◆ **The problem**
Two lines in the data below mark the range: the one with "Strukturert opplæring og" and the one with "Tilgang til relevante, eksterne". Return both, along with every line between them, exactly.

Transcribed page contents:
Segment Open
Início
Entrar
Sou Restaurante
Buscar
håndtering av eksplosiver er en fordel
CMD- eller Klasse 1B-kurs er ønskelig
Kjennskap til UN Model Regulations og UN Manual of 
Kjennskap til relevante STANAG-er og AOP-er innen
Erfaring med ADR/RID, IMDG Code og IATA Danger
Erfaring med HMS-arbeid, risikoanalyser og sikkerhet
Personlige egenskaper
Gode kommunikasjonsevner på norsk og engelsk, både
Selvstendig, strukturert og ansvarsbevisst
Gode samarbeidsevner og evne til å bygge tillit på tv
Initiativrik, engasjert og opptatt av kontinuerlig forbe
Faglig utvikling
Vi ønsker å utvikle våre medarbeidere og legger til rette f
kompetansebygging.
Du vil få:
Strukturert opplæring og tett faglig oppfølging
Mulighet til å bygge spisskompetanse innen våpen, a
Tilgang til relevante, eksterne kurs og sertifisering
Segment Closed
Segment Open
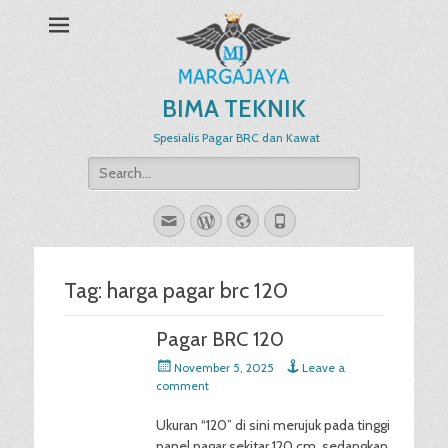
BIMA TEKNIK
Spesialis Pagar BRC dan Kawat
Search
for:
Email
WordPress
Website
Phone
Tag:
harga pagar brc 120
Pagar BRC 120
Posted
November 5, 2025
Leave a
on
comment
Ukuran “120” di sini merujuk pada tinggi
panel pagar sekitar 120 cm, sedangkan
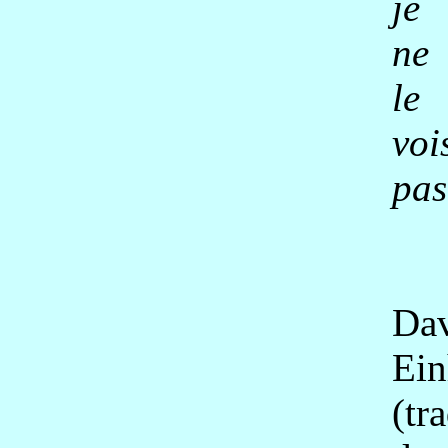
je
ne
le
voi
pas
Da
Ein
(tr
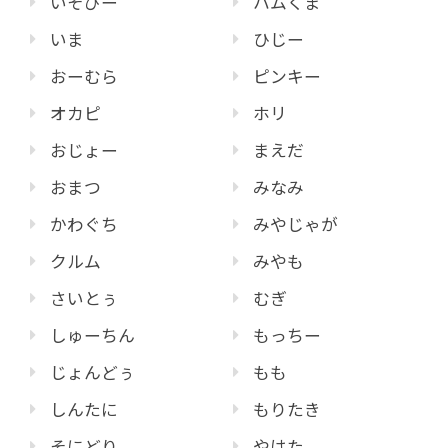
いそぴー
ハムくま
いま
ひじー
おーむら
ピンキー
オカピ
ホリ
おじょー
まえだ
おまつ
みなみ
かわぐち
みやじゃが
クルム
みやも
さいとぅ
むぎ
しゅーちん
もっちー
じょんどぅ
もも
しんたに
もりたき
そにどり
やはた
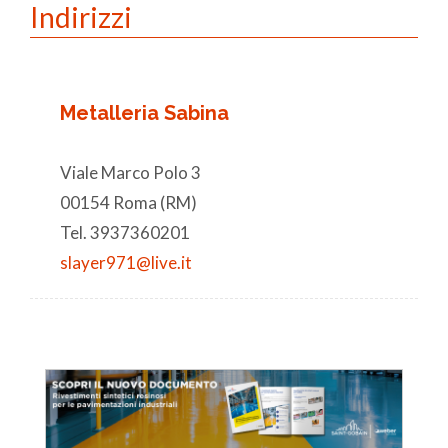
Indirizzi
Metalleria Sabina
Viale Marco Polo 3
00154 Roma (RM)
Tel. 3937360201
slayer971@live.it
Segment Closed
◆ **Response area**
Strukturert opplæring og tett faglig oppfølging
Mulighet til å bygge spisskompetanse innen våpen, a
Tilgang til relevante, eksterne kurs og sertifisering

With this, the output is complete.